La question de la souveraineté nationale est au cœur des mobilisations collectives pendant la Révolution française. Contre une usurpation de l’identité collective par une minorité de privilégiés, s’appuyant sur l’octroi clérical d’un pouvoir dit de droit divin, l’idée d’une souveraineté- nationale d’abord, populaire ensuite- a été affirmée sur la base d’une reconnaissance des droits naturels de l’homme et du citoyen de 1789 à 1793. L’affirmation, en actes, de la dignité de l’homme et de la femme, est bien une caractéristique essentielle des mouvements révolutionnaires. Au-delà des représentations symboliques, d’Hercule avec sa massue et de la figure de Marianne, qui méritent toujours un intérêt soutenu, les débats parlementaires et les pratiques populaires ont été privilégiés. Car c’est bien un nouvel ordre international que les révolutionnaires imposent, basé sur le droit des peuples à disposer d’eux-mêmes, depuis le vote des Avignonnais pour l’intégration à la France révolutionnaire jusqu’au vote de la Convention en février 1794 pour imposer les principes de 1789 aux colonies, notamment à Saint-Domingue, à savoir l’abolition de l’esclavage du 16 pluviôse an II qui reste une des grandes lois de la « Terreur ».
Au-delà de la question d’une France coloniale et des choix politiques des Législateurs, les processus d’identification nationale restent une question complexe.

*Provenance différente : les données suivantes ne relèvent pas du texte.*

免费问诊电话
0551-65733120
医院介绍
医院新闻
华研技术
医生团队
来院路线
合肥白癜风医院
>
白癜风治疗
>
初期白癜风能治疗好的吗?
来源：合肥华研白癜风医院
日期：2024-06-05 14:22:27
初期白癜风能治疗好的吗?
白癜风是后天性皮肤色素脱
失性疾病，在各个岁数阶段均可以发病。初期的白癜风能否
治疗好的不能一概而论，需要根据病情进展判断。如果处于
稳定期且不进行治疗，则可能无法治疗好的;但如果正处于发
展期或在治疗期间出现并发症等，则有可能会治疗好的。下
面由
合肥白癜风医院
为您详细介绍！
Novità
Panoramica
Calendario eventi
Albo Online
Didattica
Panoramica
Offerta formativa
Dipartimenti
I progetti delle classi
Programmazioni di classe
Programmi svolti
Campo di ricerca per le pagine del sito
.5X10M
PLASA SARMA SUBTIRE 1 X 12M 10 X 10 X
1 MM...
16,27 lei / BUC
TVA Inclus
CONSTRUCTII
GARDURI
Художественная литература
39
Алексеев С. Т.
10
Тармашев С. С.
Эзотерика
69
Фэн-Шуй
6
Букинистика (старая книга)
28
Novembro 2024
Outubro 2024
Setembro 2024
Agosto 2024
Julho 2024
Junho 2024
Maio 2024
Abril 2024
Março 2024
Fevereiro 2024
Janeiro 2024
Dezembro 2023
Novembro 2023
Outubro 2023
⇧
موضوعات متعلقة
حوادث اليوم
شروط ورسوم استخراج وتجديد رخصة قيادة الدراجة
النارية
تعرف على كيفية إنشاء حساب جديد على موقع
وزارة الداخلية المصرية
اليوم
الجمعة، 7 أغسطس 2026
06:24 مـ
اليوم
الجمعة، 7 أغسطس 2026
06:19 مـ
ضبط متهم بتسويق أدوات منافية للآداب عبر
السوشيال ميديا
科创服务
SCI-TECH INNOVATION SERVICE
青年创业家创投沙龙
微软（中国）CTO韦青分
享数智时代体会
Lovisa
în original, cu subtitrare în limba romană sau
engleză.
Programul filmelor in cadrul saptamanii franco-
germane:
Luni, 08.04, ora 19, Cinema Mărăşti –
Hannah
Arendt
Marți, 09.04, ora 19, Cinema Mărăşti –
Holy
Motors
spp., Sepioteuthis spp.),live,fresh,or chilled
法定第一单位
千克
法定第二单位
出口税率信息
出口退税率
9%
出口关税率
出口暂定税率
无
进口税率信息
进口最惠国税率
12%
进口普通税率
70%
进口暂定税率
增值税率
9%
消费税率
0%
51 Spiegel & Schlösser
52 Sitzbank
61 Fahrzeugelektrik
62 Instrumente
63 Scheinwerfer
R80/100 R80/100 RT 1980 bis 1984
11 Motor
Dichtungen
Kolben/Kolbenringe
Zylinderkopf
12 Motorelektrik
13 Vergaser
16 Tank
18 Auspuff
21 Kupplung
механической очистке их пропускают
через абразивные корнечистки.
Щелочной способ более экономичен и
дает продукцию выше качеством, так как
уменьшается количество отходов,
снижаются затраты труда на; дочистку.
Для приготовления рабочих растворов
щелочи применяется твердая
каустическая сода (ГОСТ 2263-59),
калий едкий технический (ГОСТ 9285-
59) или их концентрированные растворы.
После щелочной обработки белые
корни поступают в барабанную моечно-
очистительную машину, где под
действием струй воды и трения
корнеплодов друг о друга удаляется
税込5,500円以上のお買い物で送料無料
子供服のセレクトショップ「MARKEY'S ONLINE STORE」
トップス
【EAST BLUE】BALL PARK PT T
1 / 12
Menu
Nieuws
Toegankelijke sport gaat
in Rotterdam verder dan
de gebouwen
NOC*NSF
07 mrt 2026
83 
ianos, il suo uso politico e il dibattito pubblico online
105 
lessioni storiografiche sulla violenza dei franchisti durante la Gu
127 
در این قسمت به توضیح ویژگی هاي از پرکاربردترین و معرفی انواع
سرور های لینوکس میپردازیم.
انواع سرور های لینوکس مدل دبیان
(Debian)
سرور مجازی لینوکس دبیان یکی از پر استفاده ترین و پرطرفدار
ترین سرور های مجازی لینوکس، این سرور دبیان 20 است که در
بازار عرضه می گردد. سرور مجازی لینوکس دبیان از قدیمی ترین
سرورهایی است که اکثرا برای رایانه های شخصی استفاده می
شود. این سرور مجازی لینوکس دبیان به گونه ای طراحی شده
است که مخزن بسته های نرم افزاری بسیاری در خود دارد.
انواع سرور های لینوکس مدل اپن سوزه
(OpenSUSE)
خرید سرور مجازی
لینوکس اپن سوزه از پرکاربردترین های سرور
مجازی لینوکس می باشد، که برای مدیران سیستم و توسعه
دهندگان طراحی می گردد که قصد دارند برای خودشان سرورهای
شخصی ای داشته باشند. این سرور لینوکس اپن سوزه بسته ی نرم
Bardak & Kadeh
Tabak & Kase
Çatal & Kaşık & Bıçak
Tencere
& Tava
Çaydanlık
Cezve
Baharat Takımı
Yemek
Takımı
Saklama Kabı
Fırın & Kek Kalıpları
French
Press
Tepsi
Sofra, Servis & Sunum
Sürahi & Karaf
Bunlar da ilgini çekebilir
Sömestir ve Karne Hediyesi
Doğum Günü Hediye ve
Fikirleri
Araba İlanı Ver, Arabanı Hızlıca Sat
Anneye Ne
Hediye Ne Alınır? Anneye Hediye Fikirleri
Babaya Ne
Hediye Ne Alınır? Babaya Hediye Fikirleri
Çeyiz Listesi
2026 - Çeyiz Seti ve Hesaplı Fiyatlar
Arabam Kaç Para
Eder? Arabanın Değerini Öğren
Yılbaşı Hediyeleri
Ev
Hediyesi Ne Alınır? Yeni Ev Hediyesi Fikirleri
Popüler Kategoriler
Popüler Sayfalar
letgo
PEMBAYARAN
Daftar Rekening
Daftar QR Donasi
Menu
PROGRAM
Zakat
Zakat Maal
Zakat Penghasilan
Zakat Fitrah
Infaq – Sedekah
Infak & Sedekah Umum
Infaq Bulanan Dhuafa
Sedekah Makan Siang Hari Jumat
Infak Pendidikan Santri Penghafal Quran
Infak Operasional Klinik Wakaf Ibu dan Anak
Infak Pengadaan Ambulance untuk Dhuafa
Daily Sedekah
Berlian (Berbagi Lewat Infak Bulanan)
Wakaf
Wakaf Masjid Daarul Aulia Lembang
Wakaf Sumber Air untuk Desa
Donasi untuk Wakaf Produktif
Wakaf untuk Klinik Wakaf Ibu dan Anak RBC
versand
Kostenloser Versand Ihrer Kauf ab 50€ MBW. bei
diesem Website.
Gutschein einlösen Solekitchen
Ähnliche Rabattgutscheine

Comment est-on passé du droit des gens aux droits des nations ? Comment peut-on être révolutionnaire des Deux Mondes ? Comment construire une nation en refusant le nationalisme ? Yannick Bosc, à partir de la figure de Thomas Paine, citoyen anglais, puis américain et français, interroge le sens commun du peuple, la souveraineté populaire et la représentation politique avant de poser la question du peuple à l’échelle du genre humain. Christine Peyrard reprend les revendications du peuple avignonnais dans la presse, dans la rue et dans le vote pour comprendre la formation d’une identité nationale et révolutionnaire. Vittorio Criscuolo s’interroge sur l’identité de ces patriotes italiens qu’on a appelés jacobins en raison de la perspective égalitaire, base de la création d’une nation italienne, lors de l’hégémonie de la Grande Nation. Lluis Roura i Aulinas explore l’impact de la Révolution française sur la construction de la nation en Espagne dans la première moitié du XIXème siècle et, particulièrement, pendant la Guerre d’Indépendance et les Cortès de Cadix, entre d’une part diabolisation de la Révolution française et espagnole et, d’autre part, conscience politique de la souveraineté.

Non seulement « le temps est « venu pour les Français de prêter à nouveau l’oreille aux échos universels de La Marseillaise et de les entendre aussi fortement qu’on les entend dans le reste du monde » comme disait Eric J. Hobsbawn en 2007 dans son livre « Aux armes, historiens », mais encore faut-il étudier l’histoire sociale de la Révolution française, à partir de ses archives, comme les modalités d’expression d’une exigence démocratique ainsi que les fondements d’une construction révolutionnaire nationale et internationale d’une République universelle.